= 2000–2006 municipal reorganization in Quebec =

Round of municipal amalgamations in the province of Québec, Canada

The 2000–2006 municipal reorganization in Quebec resulted in large-scale amalgamation of smaller municipalities in Quebec into larger cities. It was undertaken by one administration, but was modified and partially undone by its successor.

The first phase involved many amalgamations from late 2000 until 2003, undertaken by the Parti Québécois government of Québec, headed by Premier Lucien Bouchard and his successor Bernard Landry.

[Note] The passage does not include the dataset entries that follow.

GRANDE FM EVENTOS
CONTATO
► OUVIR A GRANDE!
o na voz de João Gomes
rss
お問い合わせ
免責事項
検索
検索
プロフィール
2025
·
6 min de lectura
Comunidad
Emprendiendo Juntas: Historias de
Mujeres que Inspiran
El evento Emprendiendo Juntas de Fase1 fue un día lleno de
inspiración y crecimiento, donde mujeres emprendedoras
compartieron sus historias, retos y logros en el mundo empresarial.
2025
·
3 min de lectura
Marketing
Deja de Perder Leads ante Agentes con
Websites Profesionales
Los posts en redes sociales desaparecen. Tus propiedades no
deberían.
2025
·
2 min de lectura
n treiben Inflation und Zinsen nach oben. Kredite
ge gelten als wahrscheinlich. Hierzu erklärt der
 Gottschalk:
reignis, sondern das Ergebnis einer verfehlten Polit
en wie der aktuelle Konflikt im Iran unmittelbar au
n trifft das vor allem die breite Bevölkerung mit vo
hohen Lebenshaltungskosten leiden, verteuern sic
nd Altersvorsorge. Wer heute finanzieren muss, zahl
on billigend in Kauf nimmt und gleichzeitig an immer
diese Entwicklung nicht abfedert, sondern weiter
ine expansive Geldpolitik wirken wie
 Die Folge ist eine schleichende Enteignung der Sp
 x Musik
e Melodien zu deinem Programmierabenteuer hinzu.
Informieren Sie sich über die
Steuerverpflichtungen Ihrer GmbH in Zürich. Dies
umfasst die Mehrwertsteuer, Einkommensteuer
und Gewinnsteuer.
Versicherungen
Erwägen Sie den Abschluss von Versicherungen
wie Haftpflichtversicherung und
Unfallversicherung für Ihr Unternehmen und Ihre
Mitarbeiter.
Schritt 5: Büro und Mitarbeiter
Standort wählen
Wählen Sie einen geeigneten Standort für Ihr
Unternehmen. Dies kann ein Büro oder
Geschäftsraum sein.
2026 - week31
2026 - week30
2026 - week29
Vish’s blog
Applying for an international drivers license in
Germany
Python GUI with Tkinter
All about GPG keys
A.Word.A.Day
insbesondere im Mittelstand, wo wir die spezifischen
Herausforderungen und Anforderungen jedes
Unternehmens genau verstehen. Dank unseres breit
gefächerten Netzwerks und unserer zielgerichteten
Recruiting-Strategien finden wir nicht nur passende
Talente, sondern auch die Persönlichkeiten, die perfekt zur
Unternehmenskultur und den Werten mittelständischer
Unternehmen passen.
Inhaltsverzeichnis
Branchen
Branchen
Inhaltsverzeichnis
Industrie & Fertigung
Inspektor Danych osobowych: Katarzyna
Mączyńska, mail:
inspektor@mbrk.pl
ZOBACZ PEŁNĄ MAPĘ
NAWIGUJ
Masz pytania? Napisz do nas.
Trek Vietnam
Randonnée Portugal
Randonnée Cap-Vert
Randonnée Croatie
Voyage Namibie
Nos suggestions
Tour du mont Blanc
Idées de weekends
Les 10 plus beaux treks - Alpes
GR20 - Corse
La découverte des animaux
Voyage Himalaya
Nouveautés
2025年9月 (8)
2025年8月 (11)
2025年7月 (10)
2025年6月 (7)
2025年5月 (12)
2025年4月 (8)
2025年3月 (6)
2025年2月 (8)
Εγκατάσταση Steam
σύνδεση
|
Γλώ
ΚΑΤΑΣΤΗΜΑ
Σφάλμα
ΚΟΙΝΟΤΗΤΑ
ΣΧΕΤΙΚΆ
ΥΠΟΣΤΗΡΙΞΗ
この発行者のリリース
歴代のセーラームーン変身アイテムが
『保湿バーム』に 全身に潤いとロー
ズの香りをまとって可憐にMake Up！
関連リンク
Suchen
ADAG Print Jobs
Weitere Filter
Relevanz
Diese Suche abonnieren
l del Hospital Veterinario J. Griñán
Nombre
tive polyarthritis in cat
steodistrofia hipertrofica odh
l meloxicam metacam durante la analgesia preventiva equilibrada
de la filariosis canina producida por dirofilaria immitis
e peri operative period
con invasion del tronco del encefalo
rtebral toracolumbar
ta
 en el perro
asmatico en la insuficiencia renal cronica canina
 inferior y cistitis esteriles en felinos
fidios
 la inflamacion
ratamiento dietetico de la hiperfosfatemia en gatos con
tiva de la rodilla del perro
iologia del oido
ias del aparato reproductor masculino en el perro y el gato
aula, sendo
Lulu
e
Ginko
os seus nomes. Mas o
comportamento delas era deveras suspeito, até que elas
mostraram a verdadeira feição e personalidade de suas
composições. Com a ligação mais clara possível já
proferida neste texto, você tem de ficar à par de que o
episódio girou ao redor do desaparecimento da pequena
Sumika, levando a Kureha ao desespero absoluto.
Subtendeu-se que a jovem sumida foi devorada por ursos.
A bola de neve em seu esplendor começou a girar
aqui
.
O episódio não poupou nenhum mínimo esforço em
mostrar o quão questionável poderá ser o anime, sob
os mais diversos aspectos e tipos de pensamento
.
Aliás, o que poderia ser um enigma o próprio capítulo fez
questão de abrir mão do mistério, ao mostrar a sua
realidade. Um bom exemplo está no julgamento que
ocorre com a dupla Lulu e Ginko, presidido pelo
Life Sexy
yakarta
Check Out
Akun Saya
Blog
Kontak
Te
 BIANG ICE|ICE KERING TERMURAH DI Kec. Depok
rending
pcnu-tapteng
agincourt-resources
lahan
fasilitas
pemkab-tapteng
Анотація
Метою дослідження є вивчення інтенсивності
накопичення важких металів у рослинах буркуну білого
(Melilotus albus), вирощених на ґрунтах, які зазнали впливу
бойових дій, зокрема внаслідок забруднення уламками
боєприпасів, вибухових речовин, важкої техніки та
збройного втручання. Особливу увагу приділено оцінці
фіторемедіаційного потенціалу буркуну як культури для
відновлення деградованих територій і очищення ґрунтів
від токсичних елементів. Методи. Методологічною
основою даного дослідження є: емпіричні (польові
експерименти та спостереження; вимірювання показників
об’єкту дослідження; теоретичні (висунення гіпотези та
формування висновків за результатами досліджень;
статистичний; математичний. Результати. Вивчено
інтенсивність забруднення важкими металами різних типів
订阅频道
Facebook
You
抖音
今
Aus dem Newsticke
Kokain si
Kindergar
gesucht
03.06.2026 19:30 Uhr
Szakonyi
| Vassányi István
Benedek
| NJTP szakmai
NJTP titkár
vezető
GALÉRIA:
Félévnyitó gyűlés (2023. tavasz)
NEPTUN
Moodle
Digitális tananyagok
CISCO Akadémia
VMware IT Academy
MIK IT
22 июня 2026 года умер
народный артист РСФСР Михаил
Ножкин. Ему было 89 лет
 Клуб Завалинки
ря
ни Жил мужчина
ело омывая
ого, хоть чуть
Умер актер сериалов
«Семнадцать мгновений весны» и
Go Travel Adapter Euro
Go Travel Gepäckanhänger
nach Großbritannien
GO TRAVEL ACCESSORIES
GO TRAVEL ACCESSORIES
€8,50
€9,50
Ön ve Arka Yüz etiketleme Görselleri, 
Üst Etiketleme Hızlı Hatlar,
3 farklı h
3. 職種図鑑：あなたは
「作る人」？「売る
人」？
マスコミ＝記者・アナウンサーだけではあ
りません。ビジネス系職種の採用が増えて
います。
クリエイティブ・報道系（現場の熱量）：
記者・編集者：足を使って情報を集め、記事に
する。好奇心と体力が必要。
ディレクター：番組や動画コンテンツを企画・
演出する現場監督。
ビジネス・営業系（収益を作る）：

The most significant amalgamations, involving the largest cities in Quebec, mostly occurred on January 1, 2002. Some of the mergers were unpopular, and this became an issue in the April 14, 2003 Quebec election, in which the victorious Quebec Liberal Party led by Jean Charest campaigned on a promise to allow residents the right to choose to de-merge and reconstitute their former municipalities.

The new administration held referendums in various municipalities in 2004 to fulfill its campaign promise; however, a number of conditions were imposed, including a minimum voter participation threshold, which meant that not all merged municipalities held referendums and even fewer actually de-merged. The de-mergers that succeeded became effective on January 1, 2006. However, a new type of municipal structure, an urban agglomeration was created, which continued to tie the newly independent de-merged municipalities to their former amalgamation partners for the provision of certain municipal services.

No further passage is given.